French Prime Minister Manuel Vall, meanwhile, has unveiled a “no-austerity budget” designed to cut the deficit more slowly than austerity advocates would like.
Monti has especially urged the EU (and Berlin) to consider more favourable treatment for public investments within existing rules.
Critics of Germany point out that while Berlin is keeping the eurozone in fiscal chains, the United States has loosened the reins — and that thanks to fiscal stimulus, the American economy is starting to grow.
At least for the moment, Berlin appears unwilling to deviate from its plan. But change may be around the corner. After all, while she is still very popular in her ninth year in power, Merkel is also under fire at home.
In a new book, The Germany Illusion, one of the country’s leading economists, Marcel Fratzscher, takes the government to task for declining to invest in infrastructure and failing to encourage private investment or foster a modern service sector that would yield better pay and thus fuel higher consumer spending.
Perhaps, Germany may finally listen.

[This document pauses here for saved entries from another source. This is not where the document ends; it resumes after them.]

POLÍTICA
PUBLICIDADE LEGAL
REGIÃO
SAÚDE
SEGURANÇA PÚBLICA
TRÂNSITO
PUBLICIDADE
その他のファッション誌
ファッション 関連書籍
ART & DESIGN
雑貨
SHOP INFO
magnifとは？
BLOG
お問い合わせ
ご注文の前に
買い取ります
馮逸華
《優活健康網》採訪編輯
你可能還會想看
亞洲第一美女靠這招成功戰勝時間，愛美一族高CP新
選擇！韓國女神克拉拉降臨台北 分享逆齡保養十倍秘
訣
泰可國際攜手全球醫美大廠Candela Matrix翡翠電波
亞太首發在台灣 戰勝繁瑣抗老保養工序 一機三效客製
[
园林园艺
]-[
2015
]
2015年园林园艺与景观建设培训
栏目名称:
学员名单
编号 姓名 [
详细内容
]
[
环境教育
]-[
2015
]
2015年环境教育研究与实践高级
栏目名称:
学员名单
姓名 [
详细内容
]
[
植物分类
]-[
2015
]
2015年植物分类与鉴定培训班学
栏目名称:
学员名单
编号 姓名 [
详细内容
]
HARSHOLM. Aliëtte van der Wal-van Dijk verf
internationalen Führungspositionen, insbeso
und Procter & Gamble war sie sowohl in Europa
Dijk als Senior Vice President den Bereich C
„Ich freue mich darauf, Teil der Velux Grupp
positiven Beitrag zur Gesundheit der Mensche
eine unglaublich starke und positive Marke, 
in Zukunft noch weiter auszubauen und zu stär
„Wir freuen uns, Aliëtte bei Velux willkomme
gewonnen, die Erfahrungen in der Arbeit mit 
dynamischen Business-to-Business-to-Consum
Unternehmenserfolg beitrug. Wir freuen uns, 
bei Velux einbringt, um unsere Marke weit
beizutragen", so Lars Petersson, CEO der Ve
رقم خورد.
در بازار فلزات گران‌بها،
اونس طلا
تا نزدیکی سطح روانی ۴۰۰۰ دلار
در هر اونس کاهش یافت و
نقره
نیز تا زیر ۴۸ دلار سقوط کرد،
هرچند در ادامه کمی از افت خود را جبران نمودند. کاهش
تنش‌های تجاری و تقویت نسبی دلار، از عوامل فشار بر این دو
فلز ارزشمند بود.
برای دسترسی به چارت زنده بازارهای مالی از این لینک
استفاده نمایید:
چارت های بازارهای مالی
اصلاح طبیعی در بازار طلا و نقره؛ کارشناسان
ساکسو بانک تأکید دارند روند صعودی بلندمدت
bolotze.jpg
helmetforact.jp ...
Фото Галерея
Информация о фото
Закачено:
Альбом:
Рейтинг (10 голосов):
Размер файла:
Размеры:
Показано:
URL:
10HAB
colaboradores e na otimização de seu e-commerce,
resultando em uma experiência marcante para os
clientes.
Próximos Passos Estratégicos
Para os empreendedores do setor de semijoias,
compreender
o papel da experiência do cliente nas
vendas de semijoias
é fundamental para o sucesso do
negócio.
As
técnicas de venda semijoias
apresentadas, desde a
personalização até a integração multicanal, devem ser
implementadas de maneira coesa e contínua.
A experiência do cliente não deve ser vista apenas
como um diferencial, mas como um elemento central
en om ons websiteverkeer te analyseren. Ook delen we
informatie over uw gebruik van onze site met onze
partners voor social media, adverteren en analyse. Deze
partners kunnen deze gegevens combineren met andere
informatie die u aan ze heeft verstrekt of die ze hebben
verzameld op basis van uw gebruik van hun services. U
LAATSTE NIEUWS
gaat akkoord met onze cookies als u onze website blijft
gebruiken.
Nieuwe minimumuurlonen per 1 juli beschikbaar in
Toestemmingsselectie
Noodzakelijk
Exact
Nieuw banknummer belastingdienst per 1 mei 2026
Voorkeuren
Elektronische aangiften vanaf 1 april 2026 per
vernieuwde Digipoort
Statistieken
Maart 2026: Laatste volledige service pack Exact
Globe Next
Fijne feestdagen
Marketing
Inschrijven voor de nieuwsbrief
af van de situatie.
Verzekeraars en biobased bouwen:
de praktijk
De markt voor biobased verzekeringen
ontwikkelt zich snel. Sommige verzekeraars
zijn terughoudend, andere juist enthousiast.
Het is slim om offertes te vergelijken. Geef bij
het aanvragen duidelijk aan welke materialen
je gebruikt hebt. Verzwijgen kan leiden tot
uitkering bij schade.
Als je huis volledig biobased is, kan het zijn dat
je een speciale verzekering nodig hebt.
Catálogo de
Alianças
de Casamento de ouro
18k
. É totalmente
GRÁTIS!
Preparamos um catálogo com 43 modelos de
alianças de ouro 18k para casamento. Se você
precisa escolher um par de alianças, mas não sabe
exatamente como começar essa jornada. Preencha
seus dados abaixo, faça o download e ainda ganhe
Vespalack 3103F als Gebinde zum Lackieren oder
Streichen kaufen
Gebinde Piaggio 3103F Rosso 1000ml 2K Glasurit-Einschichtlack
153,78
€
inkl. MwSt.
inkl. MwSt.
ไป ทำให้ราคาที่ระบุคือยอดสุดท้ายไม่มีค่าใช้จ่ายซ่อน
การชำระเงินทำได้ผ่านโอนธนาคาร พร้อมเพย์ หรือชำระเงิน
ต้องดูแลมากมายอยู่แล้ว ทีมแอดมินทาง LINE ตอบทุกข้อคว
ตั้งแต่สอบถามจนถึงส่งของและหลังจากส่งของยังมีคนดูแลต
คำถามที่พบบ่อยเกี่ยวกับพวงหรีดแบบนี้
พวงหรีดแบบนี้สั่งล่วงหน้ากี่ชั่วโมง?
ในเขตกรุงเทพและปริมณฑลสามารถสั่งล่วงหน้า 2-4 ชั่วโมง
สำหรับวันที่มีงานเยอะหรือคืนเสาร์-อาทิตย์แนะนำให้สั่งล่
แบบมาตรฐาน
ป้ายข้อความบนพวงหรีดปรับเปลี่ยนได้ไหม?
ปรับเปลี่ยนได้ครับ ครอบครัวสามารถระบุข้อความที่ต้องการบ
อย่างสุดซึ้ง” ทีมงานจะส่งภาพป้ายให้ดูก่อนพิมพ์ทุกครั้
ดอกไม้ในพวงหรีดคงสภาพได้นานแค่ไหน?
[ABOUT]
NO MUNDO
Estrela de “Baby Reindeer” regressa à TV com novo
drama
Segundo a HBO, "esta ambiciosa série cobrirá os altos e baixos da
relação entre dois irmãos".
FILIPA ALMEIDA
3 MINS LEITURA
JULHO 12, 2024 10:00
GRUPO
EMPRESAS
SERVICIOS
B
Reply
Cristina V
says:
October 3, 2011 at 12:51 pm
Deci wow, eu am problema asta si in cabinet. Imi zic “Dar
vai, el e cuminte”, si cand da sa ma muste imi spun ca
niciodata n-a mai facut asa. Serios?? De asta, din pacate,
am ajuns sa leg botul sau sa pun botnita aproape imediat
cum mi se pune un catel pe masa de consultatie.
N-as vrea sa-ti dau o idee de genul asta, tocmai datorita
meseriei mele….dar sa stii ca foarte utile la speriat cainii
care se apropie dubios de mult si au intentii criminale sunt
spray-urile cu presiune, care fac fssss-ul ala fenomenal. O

Latest forecasts spotlight a slowdown in the German economy, with economists underlining that the last thing the faltering European economy needs is a sudden downturn in Germany.
But others argue that a bout of German weakness may be precisely what is required to convince Merkel to loosen the fiscal reins at home and provide Europe with a dose of stimulus that struggling states like France and Italy have long been seeking.
If she does that, Europeans may once again rediscover their earlier respect for Merkel. Unlike the late British prime minister Margaret Thatcher, Merkel, as the ‘Iron Lady’ in charge of the future of both Germany and Europe, should not be afraid of “turning”.